Métodos de datação utilizados
Os cientistas aplicaram a datação radiométrica em diversos minerais encontrados no local, com destaque para o zircon. Este mineral, que atua como um ‘relógio’ geológico, foi fundamental para estabelecer o momento do impacto. A equipe também analisou a apatita, que corroborou os resultados obtidos com o zircon, indicando que ambos os minerais registraram o mesmo evento.

Importância do mineral zircon
O zircon é amplamente utilizado na geologia para a datação de rochas, devido à sua estabilidade e resistência a processos geológicos. No caso da cratera do North Pole Dome, os cristais de zircon apresentaram formas incomuns, sugerindo que foram modificados pelo impacto. Essa característica permitiu aos pesquisadores determinar que o evento ocorreu há cerca de 3 bilhões de anos, estabelecendo a cratera como a mais antiga conhecida na Terra.

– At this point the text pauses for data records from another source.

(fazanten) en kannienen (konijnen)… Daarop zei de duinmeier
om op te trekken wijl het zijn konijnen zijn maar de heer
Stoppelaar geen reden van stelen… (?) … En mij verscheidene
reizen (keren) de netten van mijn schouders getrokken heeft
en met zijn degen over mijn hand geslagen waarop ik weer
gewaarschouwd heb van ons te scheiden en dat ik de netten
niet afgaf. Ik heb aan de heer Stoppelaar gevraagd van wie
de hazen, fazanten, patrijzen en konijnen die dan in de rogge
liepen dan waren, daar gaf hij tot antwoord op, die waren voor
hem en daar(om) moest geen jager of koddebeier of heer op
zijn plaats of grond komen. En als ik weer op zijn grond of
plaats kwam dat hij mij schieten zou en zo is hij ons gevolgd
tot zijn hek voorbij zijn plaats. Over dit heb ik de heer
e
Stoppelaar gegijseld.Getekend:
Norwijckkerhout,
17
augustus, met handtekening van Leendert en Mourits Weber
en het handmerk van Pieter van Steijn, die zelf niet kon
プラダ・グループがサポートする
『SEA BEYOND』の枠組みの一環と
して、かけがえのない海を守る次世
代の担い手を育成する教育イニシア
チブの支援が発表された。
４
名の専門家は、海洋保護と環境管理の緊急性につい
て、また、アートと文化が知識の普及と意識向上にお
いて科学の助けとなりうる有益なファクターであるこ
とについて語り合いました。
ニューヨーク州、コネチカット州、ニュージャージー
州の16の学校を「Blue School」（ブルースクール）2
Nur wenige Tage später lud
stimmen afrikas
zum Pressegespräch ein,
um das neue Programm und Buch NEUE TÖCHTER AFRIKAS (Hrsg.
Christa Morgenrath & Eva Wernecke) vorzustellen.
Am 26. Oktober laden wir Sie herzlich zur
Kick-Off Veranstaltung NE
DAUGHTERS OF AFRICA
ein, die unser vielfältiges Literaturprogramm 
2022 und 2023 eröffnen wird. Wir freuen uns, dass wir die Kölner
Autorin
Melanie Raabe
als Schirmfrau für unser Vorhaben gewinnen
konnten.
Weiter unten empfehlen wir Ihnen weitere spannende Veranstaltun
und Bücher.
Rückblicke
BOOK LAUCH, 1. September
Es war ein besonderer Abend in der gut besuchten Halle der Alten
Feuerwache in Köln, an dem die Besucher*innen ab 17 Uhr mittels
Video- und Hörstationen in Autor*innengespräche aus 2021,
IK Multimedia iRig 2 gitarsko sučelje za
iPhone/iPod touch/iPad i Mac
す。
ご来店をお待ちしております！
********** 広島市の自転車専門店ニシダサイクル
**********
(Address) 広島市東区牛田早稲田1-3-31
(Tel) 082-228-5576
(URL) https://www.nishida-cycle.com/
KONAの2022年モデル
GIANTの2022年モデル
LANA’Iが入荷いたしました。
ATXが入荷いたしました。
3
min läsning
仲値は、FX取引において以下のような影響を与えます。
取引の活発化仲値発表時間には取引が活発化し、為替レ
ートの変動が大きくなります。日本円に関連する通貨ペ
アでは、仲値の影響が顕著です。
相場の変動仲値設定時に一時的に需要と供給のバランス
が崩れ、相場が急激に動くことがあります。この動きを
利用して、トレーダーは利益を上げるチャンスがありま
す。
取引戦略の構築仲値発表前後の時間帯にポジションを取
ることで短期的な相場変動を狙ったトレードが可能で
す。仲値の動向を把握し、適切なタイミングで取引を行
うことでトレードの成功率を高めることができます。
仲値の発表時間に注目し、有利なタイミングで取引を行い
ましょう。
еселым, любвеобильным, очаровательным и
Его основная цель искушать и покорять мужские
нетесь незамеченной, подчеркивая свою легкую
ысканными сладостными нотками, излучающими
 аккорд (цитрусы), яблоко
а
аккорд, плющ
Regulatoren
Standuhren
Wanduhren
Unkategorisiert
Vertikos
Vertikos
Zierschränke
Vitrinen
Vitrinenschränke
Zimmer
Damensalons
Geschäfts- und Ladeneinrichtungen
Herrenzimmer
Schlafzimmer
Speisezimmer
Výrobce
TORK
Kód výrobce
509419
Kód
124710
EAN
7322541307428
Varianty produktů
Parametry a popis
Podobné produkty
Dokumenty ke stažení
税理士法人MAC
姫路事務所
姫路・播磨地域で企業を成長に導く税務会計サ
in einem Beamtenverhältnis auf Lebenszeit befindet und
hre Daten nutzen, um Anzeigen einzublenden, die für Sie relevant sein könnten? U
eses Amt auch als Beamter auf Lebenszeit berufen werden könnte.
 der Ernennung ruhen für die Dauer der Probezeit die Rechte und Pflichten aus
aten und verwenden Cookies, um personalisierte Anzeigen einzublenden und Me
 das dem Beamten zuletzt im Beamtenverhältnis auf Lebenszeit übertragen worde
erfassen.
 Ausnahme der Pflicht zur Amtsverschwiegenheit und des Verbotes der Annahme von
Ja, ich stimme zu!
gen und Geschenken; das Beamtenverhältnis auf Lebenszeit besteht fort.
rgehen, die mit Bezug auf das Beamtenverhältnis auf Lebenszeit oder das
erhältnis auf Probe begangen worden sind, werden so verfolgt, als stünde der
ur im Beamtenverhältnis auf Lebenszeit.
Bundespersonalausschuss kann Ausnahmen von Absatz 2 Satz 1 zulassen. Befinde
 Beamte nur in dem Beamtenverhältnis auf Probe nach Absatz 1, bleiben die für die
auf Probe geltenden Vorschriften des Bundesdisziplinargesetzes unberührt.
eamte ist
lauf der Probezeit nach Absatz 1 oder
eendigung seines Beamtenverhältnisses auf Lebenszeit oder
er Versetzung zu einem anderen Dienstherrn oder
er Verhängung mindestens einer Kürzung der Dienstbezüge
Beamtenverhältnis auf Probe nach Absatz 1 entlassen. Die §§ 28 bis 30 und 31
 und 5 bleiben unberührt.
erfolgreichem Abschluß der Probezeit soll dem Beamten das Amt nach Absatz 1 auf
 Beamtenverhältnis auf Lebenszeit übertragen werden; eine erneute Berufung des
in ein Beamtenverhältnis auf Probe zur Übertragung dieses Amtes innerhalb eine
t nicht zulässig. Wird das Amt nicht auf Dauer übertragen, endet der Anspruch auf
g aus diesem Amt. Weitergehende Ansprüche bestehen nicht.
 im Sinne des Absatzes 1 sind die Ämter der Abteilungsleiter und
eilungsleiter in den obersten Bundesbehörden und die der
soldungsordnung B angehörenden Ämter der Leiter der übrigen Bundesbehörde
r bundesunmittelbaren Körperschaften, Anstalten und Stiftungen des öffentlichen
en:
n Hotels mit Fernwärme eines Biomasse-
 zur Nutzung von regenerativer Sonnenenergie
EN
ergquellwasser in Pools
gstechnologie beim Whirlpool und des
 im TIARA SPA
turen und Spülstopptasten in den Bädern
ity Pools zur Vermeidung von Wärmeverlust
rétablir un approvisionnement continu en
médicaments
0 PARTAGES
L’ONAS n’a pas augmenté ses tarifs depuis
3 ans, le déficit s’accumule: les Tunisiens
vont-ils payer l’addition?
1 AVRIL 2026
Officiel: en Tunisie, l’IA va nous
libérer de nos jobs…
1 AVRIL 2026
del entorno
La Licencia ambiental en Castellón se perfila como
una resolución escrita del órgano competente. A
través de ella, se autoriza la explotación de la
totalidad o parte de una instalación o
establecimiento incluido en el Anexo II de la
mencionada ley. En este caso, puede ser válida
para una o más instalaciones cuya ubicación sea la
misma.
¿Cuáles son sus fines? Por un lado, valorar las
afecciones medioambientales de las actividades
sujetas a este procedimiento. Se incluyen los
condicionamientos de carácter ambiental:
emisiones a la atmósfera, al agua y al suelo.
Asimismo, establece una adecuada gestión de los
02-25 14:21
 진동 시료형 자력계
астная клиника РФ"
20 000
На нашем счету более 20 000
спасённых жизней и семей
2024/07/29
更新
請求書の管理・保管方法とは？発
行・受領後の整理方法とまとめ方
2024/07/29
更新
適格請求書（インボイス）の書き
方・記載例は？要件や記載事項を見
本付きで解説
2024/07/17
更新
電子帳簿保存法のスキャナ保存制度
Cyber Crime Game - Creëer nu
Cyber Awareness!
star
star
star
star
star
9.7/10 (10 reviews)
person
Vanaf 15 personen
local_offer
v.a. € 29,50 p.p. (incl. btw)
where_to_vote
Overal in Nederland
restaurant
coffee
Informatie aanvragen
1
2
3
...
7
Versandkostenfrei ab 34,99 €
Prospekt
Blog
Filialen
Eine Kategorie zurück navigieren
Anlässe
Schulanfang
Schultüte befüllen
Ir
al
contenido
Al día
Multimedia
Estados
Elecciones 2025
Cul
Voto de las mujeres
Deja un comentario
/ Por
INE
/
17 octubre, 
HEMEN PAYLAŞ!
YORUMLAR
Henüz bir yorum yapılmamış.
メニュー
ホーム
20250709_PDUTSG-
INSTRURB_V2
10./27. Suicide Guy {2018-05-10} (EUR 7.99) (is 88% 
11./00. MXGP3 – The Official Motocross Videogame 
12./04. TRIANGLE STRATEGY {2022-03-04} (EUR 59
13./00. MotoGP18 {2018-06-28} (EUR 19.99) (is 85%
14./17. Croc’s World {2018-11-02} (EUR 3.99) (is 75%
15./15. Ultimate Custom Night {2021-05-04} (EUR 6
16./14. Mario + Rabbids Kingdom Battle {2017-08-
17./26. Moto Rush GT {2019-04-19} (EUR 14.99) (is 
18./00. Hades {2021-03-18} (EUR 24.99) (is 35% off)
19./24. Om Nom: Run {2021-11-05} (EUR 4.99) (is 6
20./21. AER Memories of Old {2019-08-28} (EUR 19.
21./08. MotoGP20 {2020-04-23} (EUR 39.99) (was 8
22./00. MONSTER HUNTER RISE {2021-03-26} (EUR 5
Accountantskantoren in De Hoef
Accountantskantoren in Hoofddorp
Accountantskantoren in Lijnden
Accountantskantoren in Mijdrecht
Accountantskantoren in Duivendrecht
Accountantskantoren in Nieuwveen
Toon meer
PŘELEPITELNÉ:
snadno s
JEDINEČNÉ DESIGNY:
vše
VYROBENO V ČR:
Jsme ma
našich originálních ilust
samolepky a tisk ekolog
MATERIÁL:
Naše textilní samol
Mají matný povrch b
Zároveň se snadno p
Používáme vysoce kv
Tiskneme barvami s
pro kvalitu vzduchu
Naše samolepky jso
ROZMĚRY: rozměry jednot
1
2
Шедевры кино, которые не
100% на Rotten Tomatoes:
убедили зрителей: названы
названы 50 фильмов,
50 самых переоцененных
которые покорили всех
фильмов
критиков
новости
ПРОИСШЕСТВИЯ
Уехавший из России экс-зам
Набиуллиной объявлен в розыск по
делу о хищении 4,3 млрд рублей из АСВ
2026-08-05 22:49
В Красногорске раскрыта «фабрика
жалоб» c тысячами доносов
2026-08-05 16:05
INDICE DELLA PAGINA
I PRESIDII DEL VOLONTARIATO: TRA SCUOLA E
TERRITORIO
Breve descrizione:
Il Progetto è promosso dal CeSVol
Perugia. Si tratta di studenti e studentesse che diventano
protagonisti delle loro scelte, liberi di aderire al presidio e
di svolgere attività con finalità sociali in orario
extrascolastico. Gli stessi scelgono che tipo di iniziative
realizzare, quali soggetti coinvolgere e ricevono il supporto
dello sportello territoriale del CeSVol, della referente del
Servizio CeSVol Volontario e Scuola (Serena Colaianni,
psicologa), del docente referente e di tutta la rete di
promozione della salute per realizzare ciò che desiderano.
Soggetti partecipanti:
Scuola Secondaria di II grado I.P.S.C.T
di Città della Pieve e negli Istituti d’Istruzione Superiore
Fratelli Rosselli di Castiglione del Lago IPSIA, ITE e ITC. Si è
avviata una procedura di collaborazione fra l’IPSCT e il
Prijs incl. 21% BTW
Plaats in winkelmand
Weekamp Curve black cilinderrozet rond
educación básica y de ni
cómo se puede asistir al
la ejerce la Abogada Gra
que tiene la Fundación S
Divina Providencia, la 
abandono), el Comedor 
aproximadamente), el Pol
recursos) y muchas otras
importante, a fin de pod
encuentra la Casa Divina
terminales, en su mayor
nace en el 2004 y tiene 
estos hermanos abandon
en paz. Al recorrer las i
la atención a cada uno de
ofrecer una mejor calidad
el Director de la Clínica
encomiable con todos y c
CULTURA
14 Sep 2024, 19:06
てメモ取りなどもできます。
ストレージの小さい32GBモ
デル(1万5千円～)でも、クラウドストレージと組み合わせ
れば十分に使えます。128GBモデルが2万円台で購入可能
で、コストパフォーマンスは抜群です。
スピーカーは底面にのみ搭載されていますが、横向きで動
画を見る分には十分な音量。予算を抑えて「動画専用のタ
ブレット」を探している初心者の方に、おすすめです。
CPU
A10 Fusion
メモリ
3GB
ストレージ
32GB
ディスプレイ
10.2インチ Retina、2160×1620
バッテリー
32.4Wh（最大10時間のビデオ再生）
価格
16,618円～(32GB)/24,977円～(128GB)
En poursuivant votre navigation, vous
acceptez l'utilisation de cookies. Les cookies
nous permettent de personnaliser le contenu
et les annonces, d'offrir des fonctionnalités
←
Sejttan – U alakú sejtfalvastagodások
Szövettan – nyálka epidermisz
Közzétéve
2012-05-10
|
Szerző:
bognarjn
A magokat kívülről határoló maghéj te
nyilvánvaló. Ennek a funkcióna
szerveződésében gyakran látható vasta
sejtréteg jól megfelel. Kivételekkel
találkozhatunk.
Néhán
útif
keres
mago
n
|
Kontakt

Contexto geológico do Eon Arqueano
O impacto que formou a cratera ocorreu durante o Eon Arqueano, um período que se estendeu de aproximadamente 4 bilhões a 2,5 bilhões de anos atrás. Durante essa época, a Terra passava por transformações significativas, com a formação das primeiras crostas continentais e um ambiente atmosférico dominado por gases como metano e amônia. O estudo da cratera contribui para a compreensão das condições geológicas e atmosféricas da Terra primitiva.
A pesquisa sobre a cratera do North Pole Dome foi publicada em um estudo que pode fornecer novos insights sobre a história geológica do planeta e os eventos que moldaram sua superfície.